The poet, the artistic genius, is “him”-self (or perhaps “it”-self) a machine receiving impressions from the beyond. This is why the immoral behavior or untoward political attitudes of geniuses are never sufficient to invalidate their achievement, and, paradoxically, also why artists should never regard their gift as special dispensation to behave vilely. You qua you are not the point: you only have make space for the wind to blow through you, “to stand in front of the public and God and obliterate yourself,” as Lydia Tár rightly tells the students at Juilliard, despite her own ironic misbelief that her talent exempts her from professional ethics or common decency.
I don’t intend to suggest with these speculations that magazines should accept spam submissions generated by AI content farms, that writers should use this technology irresponsibly as what amounts to a form of plagiarism, or even that I myself am interested in writing prose with or alongside generative AI (I’ve toyed with image-generating AI but not the writing kind). A belletristic technological naïf, I can’t adjudicate between the rival claims that AI will destroy us all or create a utopia. I also don’t want play the part of the maddeningly blasé progressive who just shrugs and tells you the date when you make an apt objection to current conditions: “It’s 2023, bro, get with the times!”—as if we were meant to bow down like servants before every product of human will (which all technology is), or as if (for example) almost all of Socrates’s complaints about what writing would inflict if it displaced speech weren’t fundamentally correct. Erik Hoel may well be correct when he says we ought, even at the risk of overstatement, to incite social panic about AI before it makes good on its existential threat to humanity (though his advice that we follow the model of museum-vandalizing climate doomers—to my mind, almost entirely unsympathetic figures—doesn’t inspire confidence).
For all the cogency of Socrates’s objection, however, writing, like all technology, has affordances of its own. For one thing, how else would we know about Socrates? The story of humanity’s literary collaboration with technology can be told dystopically as the almost unremitting triumphal march of the machine, dragging captive humans in its wake, and heading smugly toward the end of the world. From another perspective, though, the human medium has proved irrepressible, has never been wholly silenced by its apparently senior partner, the inorganic in all its forms from writing itself to the printing press, the typewriter, and generative AI.

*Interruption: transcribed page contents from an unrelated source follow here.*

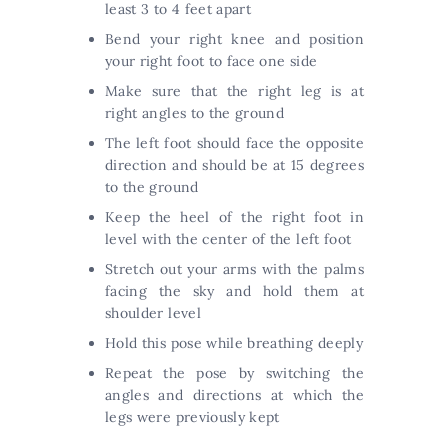
least 3 to 4 feet apart
Bend your right knee and position
your right foot to face one side
Make sure that the right leg is at
right angles to the ground
The left foot should face the opposite
direction and should be at 15 degrees
to the ground
Keep the heel of the right foot in
level with the center of the left foot
Stretch out your arms with the palms
facing the sky and hold them at
shoulder level
Hold this pose while breathing deeply
Repeat the pose by switching the
angles and directions at which the
legs were previously kept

Around the same time as Twain and Nietzsche started typing, Henry James began dictating his fiction to a secretary-typist. James had previously composed his fiction with a pen, but he turned to dictation after he found his writing hand cramped by a repetitive stress injury, just as eye disease forced Nietzsche to adopt an early typewriter itself developed for the use of blind people. This particular union of human and machine, again as in Clarke’s fable, fuses the most ancient form of composition—the bardic—with the most modern—the machinic—almost as if to suggest their kinship. (His most famous ghost story, The Turn of the Screw, was one of the first works he produced this way, reminding me that Arthur C. Clarke’s science-fictional peer, Ray Bradbury, described his typewriter as a Ouija board in a televised interview.)
The overall result of this collaboration—the almost unnavigably labyrinthine style of “late James” in such classic novels as The Wings of the Dove and The Ambassadors—proved to be one of the most distinctive of modern literary personalities, the very prose people think of when they think of “Henry James,” and the opposite of the Twain-Hemingway journalistic vernacular style, rendered opposite, presumably, by James’s use not of the typewriter alone but of the typewriter in conjunction with the voice (in conjunction, too, with the female typist, for whose own longings and travails see Cynthia Ozick’s novella Dictation). The rendezvous of archaic voice and modern machine, far from dehumanizing the penman James, allowed his flourishing as the most perfected example of himself. Instead of technology determining literature, and contra McLuhan, we might speak about the literary determination of technology.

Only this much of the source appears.